(Dataset entries)
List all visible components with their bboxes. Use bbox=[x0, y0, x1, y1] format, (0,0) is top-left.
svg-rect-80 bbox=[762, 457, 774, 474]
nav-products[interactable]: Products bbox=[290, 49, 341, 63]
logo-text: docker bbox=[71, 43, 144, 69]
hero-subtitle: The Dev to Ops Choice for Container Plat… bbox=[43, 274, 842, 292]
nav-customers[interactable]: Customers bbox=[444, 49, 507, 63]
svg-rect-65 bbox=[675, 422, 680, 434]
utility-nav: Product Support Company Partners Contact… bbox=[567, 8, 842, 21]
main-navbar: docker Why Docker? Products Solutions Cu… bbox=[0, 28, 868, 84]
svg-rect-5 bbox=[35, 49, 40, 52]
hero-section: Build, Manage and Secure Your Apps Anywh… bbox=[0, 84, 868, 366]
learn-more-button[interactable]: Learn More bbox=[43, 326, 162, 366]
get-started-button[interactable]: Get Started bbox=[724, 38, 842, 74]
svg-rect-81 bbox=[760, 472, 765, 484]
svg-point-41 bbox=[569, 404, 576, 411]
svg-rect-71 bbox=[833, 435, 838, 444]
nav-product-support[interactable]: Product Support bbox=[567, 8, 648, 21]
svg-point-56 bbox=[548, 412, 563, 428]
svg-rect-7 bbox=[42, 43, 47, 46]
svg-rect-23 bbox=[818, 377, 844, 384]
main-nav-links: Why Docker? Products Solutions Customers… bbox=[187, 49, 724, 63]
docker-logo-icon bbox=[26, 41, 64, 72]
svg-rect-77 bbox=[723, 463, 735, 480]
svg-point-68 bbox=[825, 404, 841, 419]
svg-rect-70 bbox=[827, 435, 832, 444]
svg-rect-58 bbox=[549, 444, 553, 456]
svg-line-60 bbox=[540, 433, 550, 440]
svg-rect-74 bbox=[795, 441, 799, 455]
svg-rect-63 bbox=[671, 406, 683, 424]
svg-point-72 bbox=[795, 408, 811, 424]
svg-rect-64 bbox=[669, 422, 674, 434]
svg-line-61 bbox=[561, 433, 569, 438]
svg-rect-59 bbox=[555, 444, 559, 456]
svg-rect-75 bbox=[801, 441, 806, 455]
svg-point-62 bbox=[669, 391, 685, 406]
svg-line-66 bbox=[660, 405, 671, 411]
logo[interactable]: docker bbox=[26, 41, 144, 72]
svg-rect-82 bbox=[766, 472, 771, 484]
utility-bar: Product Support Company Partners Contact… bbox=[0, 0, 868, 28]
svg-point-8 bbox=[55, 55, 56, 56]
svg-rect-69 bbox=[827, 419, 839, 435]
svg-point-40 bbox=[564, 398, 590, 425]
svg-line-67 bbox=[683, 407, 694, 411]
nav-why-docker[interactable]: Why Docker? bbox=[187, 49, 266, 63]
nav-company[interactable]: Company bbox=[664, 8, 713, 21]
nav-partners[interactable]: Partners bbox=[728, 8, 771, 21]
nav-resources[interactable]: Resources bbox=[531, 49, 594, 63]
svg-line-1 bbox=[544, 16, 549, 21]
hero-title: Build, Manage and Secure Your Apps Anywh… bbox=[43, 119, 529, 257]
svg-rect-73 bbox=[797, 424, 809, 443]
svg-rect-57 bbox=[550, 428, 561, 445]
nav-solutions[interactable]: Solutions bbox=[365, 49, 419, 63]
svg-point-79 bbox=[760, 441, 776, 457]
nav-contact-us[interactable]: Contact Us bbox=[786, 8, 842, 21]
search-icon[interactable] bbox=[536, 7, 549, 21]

* * *

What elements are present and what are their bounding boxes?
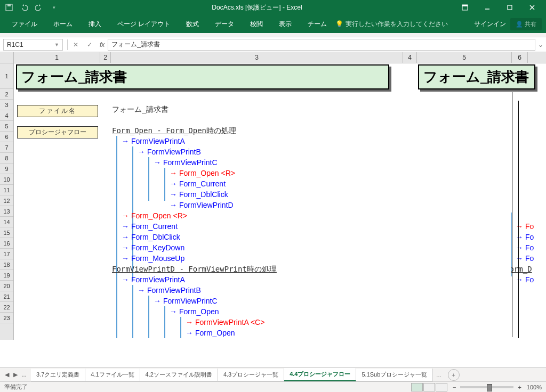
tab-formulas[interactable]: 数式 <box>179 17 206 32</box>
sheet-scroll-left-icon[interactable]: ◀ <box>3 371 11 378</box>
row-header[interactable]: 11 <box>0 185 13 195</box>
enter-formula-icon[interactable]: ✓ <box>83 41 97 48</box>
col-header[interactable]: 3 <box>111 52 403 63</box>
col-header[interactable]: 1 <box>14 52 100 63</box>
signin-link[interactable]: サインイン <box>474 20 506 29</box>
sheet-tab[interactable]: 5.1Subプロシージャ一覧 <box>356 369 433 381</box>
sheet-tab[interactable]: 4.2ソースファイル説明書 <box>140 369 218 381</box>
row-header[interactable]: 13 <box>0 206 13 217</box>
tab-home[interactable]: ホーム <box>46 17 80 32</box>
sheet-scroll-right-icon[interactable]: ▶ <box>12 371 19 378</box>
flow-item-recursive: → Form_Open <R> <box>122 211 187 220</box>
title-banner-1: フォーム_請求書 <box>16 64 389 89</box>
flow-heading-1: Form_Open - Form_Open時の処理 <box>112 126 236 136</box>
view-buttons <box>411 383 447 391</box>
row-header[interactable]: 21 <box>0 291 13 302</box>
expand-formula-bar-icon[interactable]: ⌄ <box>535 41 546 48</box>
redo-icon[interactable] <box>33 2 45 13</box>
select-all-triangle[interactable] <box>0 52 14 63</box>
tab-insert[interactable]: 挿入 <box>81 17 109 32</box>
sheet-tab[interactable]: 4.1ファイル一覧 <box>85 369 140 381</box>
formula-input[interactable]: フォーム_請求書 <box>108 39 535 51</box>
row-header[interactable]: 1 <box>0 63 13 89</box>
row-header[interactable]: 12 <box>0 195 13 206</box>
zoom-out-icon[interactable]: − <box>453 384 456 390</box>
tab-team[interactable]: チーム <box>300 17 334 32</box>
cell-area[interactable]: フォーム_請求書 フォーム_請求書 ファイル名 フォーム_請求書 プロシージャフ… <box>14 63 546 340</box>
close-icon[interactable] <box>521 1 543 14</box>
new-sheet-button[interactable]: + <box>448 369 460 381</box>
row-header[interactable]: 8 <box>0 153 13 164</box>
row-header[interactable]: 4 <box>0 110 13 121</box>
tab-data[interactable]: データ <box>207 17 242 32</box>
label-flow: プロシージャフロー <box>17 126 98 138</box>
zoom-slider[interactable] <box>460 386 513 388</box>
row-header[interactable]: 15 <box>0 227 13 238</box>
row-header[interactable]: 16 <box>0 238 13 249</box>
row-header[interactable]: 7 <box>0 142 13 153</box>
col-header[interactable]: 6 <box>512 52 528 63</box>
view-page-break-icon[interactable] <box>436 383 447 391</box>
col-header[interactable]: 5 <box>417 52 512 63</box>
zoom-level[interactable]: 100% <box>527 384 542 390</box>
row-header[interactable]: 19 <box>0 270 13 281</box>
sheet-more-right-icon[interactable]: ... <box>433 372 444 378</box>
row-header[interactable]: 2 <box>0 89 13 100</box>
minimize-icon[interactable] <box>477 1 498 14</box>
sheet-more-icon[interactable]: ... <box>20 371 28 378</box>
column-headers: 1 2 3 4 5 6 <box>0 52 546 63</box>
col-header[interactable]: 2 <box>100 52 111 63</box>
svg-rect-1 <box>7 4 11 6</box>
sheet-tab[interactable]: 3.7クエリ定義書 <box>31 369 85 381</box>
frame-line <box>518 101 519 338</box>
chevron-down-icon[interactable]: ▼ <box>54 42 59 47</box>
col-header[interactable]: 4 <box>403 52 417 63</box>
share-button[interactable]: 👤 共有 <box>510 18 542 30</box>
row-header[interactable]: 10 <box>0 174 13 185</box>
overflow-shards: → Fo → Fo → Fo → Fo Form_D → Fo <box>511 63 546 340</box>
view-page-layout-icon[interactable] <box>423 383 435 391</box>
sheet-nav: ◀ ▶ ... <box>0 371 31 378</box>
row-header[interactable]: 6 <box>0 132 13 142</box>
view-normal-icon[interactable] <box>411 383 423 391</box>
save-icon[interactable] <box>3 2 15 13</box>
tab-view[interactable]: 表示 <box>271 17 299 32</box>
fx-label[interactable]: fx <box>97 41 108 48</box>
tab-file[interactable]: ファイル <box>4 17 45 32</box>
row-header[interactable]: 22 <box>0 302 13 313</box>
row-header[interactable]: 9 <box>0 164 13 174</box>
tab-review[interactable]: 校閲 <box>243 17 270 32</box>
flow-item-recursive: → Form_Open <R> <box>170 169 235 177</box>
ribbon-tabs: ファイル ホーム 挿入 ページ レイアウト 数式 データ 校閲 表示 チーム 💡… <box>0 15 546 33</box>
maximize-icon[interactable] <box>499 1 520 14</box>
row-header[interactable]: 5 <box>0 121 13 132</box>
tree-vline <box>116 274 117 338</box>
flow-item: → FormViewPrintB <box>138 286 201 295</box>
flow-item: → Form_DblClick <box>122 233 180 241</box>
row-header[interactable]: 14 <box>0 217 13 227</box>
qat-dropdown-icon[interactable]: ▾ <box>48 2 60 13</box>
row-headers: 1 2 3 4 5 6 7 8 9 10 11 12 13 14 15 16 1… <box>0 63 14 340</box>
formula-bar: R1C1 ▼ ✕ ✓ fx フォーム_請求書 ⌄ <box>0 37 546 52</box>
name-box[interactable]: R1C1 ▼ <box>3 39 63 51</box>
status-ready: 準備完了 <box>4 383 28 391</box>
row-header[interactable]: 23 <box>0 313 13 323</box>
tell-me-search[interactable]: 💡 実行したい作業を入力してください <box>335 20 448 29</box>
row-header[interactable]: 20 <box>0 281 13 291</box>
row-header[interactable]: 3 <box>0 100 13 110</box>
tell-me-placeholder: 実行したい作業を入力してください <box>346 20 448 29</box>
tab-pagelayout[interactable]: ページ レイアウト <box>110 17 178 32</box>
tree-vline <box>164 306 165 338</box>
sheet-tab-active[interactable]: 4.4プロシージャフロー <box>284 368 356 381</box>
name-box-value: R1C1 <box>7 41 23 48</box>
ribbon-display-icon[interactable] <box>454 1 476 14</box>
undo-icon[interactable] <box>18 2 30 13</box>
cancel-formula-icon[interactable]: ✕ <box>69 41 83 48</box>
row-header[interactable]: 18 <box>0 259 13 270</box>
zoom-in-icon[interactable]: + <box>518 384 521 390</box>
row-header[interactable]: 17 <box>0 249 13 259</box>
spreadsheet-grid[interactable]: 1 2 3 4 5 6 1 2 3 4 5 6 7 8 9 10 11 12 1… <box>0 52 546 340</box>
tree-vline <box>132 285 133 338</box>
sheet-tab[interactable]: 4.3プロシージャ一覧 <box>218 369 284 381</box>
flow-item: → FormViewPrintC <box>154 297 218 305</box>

▶ _WORK INSTRUCTIONS_:
Identify every line above that includes the word "Customers", and show those lines.

▶ _TASK ANSWER_:
nav-customers[interactable]: Customers bbox=[444, 49, 507, 63]
main-nav-links: Why Docker? Products Solutions Customers… bbox=[187, 49, 724, 63]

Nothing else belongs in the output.